Stretched Argument for Nigerian Equities; Sentiment of FPIs Deteriorate

Culled—-Proshare

June 16, 2020

By FBNQuest Research

Our chart highlights the deterioration in the sentiment of foreign portfolio investors (FPIs) towards listed Nigerian equities over many months. The last net inflow goes back to September and was minimal (N1bn). The net outflow was highest (N66bn) in March 2020, which saw the spectacular and mercifully short-lived collapse of OPEC+’s accord on output restraint. In calendar years their net outflow widened from N66bn in 2018 to N104bn in 2019. Turnover has again disappointed, averaging US$11.4m ytd this year at the I&E window rate (NAFEX) vs US$10.4m in the comparable period in 2019.

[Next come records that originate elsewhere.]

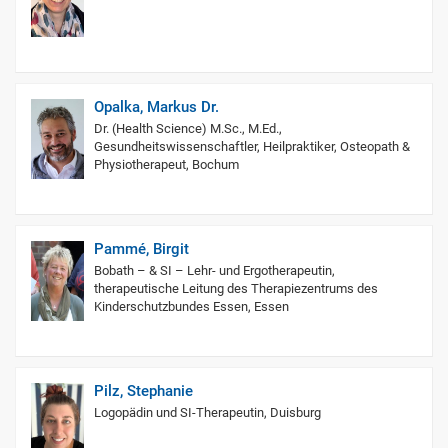
Opalka, Markus Dr.
Dr. (Health Science) M.Sc., M.Ed.,
Gesundheitswissenschaftler, Heilpraktiker, Osteopath &
Physiotherapeut, Bochum
Pammé, Birgit
Bobath – & SI – Lehr- und Ergotherapeutin,
therapeutische Leitung des Therapiezentrums des
Kinderschutzbundes Essen, Essen
Pilz, Stephanie
Logopädin und SI-Therapeutin, Duisburg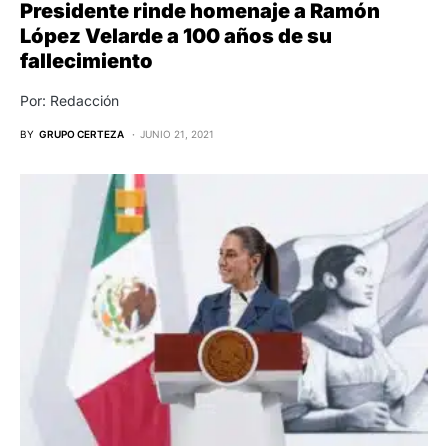
Presidente rinde homenaje a Ramón
López Velarde a 100 años de su
fallecimiento
Por: Redacción
BY
GRUPO CERTEZA
JUNIO 21, 2021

A good equities story requires both robust GDP/consumption growth and a pattern of market-friendly reforms by the government. Sadly, Nigeria offers neither and has not achieved a decent rate of GDP growth since 2014. Household spending has been squeezed, which undermines the case for consumer stocks. In these circumstances, an interesting new arrival on the NSE last year, namely MTN Nigeria, has underperformed.

The chosen frontier market for FPIs in Africa remains Egypt.  

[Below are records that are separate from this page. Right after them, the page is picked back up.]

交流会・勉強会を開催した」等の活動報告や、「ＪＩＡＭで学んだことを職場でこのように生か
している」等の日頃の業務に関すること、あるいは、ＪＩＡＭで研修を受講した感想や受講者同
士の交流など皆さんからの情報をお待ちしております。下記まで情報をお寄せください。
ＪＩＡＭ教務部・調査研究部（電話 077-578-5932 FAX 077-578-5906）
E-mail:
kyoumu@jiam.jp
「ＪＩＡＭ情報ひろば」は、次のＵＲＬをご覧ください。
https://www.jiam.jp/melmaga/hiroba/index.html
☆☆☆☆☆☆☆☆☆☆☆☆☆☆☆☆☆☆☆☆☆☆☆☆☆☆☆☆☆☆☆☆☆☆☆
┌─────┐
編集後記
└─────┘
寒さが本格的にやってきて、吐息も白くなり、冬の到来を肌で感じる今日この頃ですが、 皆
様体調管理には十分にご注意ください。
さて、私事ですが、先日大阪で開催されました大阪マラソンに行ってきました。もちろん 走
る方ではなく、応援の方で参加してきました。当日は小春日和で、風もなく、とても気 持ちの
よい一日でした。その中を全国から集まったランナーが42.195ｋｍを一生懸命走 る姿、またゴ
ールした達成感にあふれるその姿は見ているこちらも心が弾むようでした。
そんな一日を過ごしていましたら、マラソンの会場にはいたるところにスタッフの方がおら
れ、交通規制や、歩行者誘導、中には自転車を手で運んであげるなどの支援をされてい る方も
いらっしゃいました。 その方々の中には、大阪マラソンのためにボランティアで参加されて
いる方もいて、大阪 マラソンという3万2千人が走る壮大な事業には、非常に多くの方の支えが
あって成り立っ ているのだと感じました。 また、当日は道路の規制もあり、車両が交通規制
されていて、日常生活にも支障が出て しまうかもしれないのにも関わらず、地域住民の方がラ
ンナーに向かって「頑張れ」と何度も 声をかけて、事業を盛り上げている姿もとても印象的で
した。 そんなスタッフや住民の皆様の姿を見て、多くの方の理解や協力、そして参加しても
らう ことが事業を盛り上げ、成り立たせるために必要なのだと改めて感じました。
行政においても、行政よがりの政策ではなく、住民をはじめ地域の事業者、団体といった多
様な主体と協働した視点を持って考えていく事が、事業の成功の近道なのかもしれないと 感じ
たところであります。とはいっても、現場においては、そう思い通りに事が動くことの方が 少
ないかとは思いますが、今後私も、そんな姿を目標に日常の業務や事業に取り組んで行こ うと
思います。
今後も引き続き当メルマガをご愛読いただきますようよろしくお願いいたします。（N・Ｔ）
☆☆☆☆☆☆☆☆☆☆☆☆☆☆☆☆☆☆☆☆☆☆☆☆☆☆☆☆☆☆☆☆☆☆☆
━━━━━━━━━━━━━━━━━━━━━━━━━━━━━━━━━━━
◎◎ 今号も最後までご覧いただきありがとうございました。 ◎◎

It has become challenging to make an investment argument for Nigerian equities. Such would be constructed around the recovery in the oil price and global demand in recent weeks, along with the related easing of lockdowns in G7 economies and the IMF’s disbursement of US$3.4bn to help tackle Covid-19. It is worth noting that for a handful or two of quality stocks the dividend yield is higher than the crashed yield on NTBs.

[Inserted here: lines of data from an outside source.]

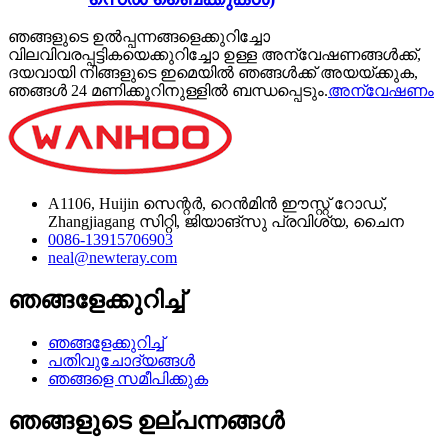
ഞങ്ങളുടെ ഉൽപ്പന്നങ്ങളെക്കുറിച്ചോ
വിലവിവരപ്പട്ടികയെക്കുറിച്ചോ ഉള്ള അന്വേഷണങ്ങൾക്ക്,
ദയവായി നിങ്ങളുടെ ഇമെയിൽ ഞങ്ങൾക്ക് അയയ്ക്കുക,
ഞങ്ങൾ 24 മണിക്കൂറിനുള്ളിൽ ബന്ധപ്പെടും.
അന്വേഷണം
A1106, Huijin സെന്റർ, റെൻമിൻ ഈസ്റ്റ് റോഡ്,
Zhangjiagang സിറ്റി, ജിയാങ്സു പ്രവിശ്യ, ചൈന
0086-13915706903
neal@newteray.com
ഞങ്ങളേക്കുറിച്ച്
ഞങ്ങളേക്കുറിച്ച്
പതിവുചോദ്യങ്ങൾ
ഞങ്ങളെ സമീപിക്കുക
ഞങ്ങളുടെ ഉല്പന്നങ്ങൾ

Foreign transactions on the NSE (N bn)

 Proshare Nigeria Pvt. Ltd.

Sources: Nigerian Stock Exchange (NSE); FBNQuest Capital Research

A pipeline of well above US$1bn in delayed repatriations (mostly among fixed-income investors) clearly undermines the investment rationale for FPIs. In the typical week of 01 to 05 June, they supplied just US$15m to the I&E window. Some would be more forgiving if the authorities had shared their thinking with them at the point of closing the window.